We also went to the "Hollywood Backlot" area. Again, a lot of it was closed, but we did manage to get into the Muppet Show in 3-D feature. They gave you glasses that made you queasy. The best part was Statler and Waldorf on the balcony; they and the penguin orchestra were animatronically controlled. Still, it was nice to sit in comfy chairs as things were flown toward us and the voice of the Swedish Chef blew up the theater. Nice effects, but lame show.
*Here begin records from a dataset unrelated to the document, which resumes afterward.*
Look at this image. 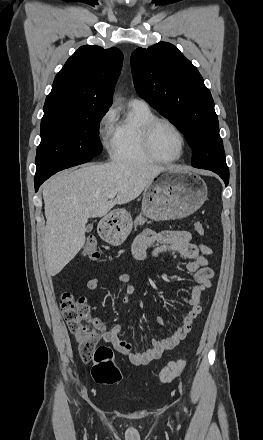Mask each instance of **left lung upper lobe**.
Here are the masks:
<instances>
[{
    "mask_svg": "<svg viewBox=\"0 0 263 440\" xmlns=\"http://www.w3.org/2000/svg\"><path fill=\"white\" fill-rule=\"evenodd\" d=\"M137 93L188 140L192 166L229 171L210 91L197 68L172 44L160 42L131 55Z\"/></svg>",
    "mask_w": 263,
    "mask_h": 440,
    "instance_id": "obj_1",
    "label": "left lung upper lobe"
}]
</instances>
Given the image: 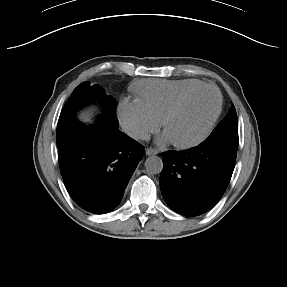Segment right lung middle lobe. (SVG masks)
<instances>
[{
	"instance_id": "obj_1",
	"label": "right lung middle lobe",
	"mask_w": 287,
	"mask_h": 287,
	"mask_svg": "<svg viewBox=\"0 0 287 287\" xmlns=\"http://www.w3.org/2000/svg\"><path fill=\"white\" fill-rule=\"evenodd\" d=\"M94 102L101 103L104 107V113L98 119V123H104L113 127L118 126V120L113 114L116 107L114 98L107 96L101 86L83 82L74 89L61 111L56 136L59 150L66 147L74 139L75 132L84 127L77 122L75 113L80 108Z\"/></svg>"
}]
</instances>
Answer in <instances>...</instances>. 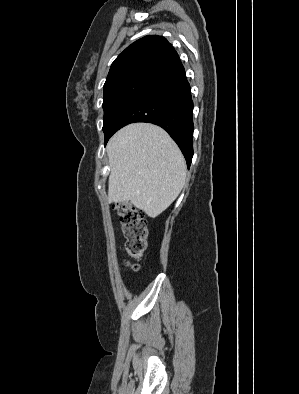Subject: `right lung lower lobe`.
<instances>
[{"instance_id":"1","label":"right lung lower lobe","mask_w":299,"mask_h":394,"mask_svg":"<svg viewBox=\"0 0 299 394\" xmlns=\"http://www.w3.org/2000/svg\"><path fill=\"white\" fill-rule=\"evenodd\" d=\"M192 112L190 85L181 65L138 96L123 113L109 138L130 123L156 124L166 130L177 143L189 168L193 157Z\"/></svg>"}]
</instances>
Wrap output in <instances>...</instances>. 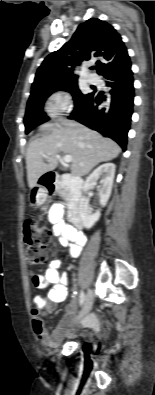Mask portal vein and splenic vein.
Listing matches in <instances>:
<instances>
[{
	"instance_id": "1",
	"label": "portal vein and splenic vein",
	"mask_w": 155,
	"mask_h": 395,
	"mask_svg": "<svg viewBox=\"0 0 155 395\" xmlns=\"http://www.w3.org/2000/svg\"><path fill=\"white\" fill-rule=\"evenodd\" d=\"M45 158H48V156H45ZM63 161L65 163H70L72 161V156L71 155H65L62 157Z\"/></svg>"
}]
</instances>
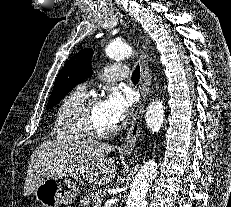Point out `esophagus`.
<instances>
[{"label":"esophagus","mask_w":231,"mask_h":207,"mask_svg":"<svg viewBox=\"0 0 231 207\" xmlns=\"http://www.w3.org/2000/svg\"><path fill=\"white\" fill-rule=\"evenodd\" d=\"M151 74L148 65L143 62L141 71V101L139 102L137 109L132 117L131 125L126 133L122 144V150L126 153H132L138 137L141 133L142 118L144 114V103L146 96L150 90Z\"/></svg>","instance_id":"esophagus-1"}]
</instances>
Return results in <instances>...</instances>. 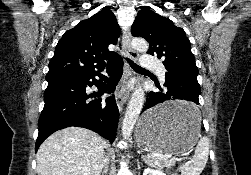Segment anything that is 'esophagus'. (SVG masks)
<instances>
[{
	"label": "esophagus",
	"mask_w": 251,
	"mask_h": 175,
	"mask_svg": "<svg viewBox=\"0 0 251 175\" xmlns=\"http://www.w3.org/2000/svg\"><path fill=\"white\" fill-rule=\"evenodd\" d=\"M123 47L129 59H132L134 61L138 59V53L135 52V50H133L131 46V35L129 32H125L124 34ZM133 74H134V71L129 66L126 67V72L121 78L119 84L117 85L116 103H117L119 111H122V108L124 105V93L129 85V80L133 76Z\"/></svg>",
	"instance_id": "obj_1"
}]
</instances>
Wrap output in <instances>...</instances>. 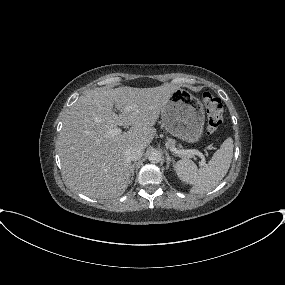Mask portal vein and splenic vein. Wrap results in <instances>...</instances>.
<instances>
[{
    "label": "portal vein and splenic vein",
    "instance_id": "1",
    "mask_svg": "<svg viewBox=\"0 0 285 285\" xmlns=\"http://www.w3.org/2000/svg\"><path fill=\"white\" fill-rule=\"evenodd\" d=\"M127 110H128V108H127ZM121 132H122L121 129H119V128H114V129H111V130L109 131V134H110L111 136H115V135L120 134ZM170 151L173 152V153H175V154H180V153H182V154L197 155V156H199V157L202 159L201 165H205V158H204L203 154H202L201 152H199L198 150H185V151H180V150H178V149H176V148H174V147H171V148H170Z\"/></svg>",
    "mask_w": 285,
    "mask_h": 285
}]
</instances>
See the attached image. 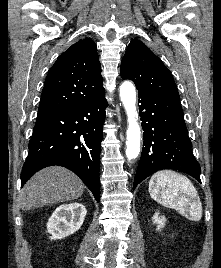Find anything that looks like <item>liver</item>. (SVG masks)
<instances>
[{
	"mask_svg": "<svg viewBox=\"0 0 221 268\" xmlns=\"http://www.w3.org/2000/svg\"><path fill=\"white\" fill-rule=\"evenodd\" d=\"M83 192L84 184L74 173L63 167H48L25 184L19 196V206L27 211L77 199Z\"/></svg>",
	"mask_w": 221,
	"mask_h": 268,
	"instance_id": "1",
	"label": "liver"
}]
</instances>
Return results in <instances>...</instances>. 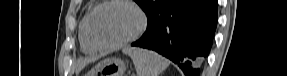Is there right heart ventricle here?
<instances>
[{"instance_id": "e07e8e85", "label": "right heart ventricle", "mask_w": 287, "mask_h": 76, "mask_svg": "<svg viewBox=\"0 0 287 76\" xmlns=\"http://www.w3.org/2000/svg\"><path fill=\"white\" fill-rule=\"evenodd\" d=\"M87 16L86 14L80 24L79 28V38H80V45H81V50L84 53H95L98 51V48L92 44V42L89 40L87 31H86V22H87Z\"/></svg>"}]
</instances>
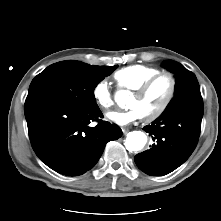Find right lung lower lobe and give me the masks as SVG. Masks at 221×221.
<instances>
[{
    "instance_id": "obj_1",
    "label": "right lung lower lobe",
    "mask_w": 221,
    "mask_h": 221,
    "mask_svg": "<svg viewBox=\"0 0 221 221\" xmlns=\"http://www.w3.org/2000/svg\"><path fill=\"white\" fill-rule=\"evenodd\" d=\"M99 107L79 109L53 101L25 102L29 138L36 155L56 172L78 176L98 162L119 127L102 121ZM91 121L97 126L89 127Z\"/></svg>"
}]
</instances>
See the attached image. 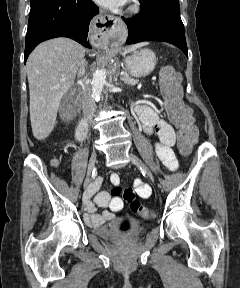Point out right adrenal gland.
<instances>
[{
  "label": "right adrenal gland",
  "mask_w": 240,
  "mask_h": 288,
  "mask_svg": "<svg viewBox=\"0 0 240 288\" xmlns=\"http://www.w3.org/2000/svg\"><path fill=\"white\" fill-rule=\"evenodd\" d=\"M86 66H87V62L84 60L83 64H82V67H81V70H79L78 75H80L82 73H85Z\"/></svg>",
  "instance_id": "1"
}]
</instances>
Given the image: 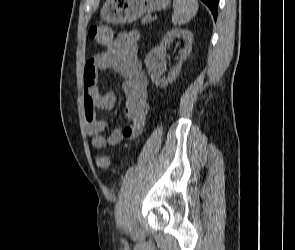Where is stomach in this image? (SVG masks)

The food available at the park wasn't good. We wrote about the corndogs and the kid's meals and they were okay, but we were struck by the lack of inspiring food choices. You hear about the food at Disney World, I had wanted to try the smoked turkey drumsticks! But there were none to be found. Obviously, the food here is not equal to the offerings at the bigger park in Florida. Also, having that Downtown Disney thing does obligate the management to provide customers to the purveyors. California Adventure closes at 9pm on Saturday (off season), while Disneyland closed at midnight. So there wasn't the exodus crush you might expect, and so we opted to stop for a late dinner at La Brea Bakery.
We got home really wiped out, barely managed to crawl into bed before falling into a solid slumber. Overall, it was a great trip, and we don't have a lot to be unhappy about. We won some stuffed toys, didn't buy any souvenirs, bought marginal amounts of food ... it's said that the average visitor spends about $80 per person (whether man, woman, or child), but even including our tickets into the place and the midway games, I know we didn't hit that. We got the two day passes, for $96 per person, so for one day, we might have spent $60 each? Not bad for great entertainment, and for restoring our faith in Big Brother Disney to supply an experience unmatched in quality by any other theme park! I felt safe, happy, sated ... just hungry!